== TASK ITEM ==
Of all the lines below, return only those starting with the line holding "細かく調整できる地図縮尺・便利な表示モード" and going on through the line holding "Destruction", exactly as written.

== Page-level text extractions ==
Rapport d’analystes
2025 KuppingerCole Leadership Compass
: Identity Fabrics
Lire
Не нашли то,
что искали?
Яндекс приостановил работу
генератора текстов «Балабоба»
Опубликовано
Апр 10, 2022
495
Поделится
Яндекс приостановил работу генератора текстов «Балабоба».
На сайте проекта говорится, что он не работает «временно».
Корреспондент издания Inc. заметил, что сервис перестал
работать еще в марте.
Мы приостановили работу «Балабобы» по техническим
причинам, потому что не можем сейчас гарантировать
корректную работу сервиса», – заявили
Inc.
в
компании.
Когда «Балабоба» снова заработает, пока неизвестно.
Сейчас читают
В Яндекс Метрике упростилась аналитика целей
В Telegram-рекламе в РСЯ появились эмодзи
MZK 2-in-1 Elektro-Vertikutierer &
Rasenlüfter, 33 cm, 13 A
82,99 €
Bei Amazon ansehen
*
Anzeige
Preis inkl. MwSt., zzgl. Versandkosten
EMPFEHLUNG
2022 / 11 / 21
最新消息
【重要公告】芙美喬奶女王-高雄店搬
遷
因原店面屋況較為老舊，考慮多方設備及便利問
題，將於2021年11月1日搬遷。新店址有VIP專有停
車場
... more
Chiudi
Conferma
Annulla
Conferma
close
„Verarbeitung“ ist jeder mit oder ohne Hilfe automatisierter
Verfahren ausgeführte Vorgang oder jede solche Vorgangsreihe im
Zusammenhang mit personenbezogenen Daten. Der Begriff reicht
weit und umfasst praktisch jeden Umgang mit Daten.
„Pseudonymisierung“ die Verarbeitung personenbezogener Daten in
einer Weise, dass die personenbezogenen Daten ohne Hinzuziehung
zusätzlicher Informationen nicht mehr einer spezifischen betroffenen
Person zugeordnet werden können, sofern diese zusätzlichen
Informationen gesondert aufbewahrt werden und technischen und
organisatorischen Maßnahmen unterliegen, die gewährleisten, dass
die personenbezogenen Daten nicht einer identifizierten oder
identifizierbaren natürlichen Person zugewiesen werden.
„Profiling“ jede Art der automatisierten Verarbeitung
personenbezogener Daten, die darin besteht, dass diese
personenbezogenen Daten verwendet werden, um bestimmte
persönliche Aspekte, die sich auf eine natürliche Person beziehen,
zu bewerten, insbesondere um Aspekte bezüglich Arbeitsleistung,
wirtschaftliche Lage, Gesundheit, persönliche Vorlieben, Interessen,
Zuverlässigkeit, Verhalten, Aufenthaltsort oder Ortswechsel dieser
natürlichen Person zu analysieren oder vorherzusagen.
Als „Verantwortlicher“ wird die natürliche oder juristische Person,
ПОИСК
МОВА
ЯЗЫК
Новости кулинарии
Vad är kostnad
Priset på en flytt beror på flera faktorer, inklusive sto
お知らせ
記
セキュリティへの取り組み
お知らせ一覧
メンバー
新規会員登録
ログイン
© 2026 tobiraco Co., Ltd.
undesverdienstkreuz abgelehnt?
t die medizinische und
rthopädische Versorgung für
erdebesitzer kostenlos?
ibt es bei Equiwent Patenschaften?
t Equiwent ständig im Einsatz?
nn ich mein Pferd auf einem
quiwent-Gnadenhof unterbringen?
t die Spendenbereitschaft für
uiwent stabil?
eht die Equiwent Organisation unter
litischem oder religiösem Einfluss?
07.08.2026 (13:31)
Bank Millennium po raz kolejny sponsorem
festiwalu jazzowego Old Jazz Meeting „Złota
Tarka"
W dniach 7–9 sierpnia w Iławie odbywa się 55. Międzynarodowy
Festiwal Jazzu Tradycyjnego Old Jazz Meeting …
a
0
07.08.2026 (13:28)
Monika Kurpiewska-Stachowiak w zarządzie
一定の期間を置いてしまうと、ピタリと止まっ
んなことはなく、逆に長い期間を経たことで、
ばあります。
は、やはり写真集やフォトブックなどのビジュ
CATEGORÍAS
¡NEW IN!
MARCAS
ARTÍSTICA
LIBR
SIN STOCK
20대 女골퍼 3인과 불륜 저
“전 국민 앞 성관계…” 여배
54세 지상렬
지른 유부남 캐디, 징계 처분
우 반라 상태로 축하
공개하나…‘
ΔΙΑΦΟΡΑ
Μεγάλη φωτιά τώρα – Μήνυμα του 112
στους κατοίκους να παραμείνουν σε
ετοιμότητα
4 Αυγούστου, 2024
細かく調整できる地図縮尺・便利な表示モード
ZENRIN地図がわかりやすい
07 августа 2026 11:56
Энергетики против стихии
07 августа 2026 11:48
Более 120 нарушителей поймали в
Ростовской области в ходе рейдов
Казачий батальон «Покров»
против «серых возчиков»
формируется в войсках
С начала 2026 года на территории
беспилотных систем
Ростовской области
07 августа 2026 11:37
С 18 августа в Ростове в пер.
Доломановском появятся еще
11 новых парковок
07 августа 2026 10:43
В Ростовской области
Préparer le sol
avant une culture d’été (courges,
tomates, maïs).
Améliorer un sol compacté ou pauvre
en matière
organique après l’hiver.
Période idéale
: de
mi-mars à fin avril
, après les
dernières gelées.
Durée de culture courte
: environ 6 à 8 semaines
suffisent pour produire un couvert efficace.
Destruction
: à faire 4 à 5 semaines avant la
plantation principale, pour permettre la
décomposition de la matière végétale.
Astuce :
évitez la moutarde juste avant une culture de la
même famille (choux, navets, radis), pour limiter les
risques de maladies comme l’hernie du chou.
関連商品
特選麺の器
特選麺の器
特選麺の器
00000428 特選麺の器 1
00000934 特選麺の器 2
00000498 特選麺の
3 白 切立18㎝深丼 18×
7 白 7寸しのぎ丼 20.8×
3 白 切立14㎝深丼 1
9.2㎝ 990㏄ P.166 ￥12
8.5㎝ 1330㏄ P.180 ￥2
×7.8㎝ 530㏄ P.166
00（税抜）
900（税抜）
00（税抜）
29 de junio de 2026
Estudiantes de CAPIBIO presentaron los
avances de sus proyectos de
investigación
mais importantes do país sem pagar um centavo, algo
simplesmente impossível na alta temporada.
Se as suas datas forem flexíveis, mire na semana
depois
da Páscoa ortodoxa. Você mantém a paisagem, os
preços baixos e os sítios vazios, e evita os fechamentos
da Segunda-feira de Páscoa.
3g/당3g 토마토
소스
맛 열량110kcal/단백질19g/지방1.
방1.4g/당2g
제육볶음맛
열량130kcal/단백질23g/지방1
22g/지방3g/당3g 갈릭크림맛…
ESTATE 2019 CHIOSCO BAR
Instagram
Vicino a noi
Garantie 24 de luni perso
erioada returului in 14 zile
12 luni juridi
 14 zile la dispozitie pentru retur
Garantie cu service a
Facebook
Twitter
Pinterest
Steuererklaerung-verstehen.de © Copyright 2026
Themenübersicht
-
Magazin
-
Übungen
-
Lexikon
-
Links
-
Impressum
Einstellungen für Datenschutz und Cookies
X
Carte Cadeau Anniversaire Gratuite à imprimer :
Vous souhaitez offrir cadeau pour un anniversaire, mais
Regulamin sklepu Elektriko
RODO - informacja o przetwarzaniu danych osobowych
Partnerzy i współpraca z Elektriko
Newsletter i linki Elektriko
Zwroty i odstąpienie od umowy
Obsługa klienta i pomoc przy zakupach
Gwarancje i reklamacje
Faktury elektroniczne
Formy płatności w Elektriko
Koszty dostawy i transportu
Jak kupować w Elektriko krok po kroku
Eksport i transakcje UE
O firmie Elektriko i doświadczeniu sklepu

== THE ANSWER ==
細かく調整できる地図縮尺・便利な表示モード
ZENRIN地図がわかりやすい
07 августа 2026 11:56
Энергетики против стихии
07 августа 2026 11:48
Более 120 нарушителей поймали в
Ростовской области в ходе рейдов
Казачий батальон «Покров»
против «серых возчиков»
формируется в войсках
С начала 2026 года на территории
беспилотных систем
Ростовской области
07 августа 2026 11:37
С 18 августа в Ростове в пер.
Доломановском появятся еще
11 новых парковок
07 августа 2026 10:43
В Ростовской области
Préparer le sol
avant une culture d’été (courges,
tomates, maïs).
Améliorer un sol compacté ou pauvre
en matière
organique après l’hiver.
Période idéale
: de
mi-mars à fin avril
, après les
dernières gelées.
Durée de culture courte
: environ 6 à 8 semaines
suffisent pour produire un couvert efficace.
Destruction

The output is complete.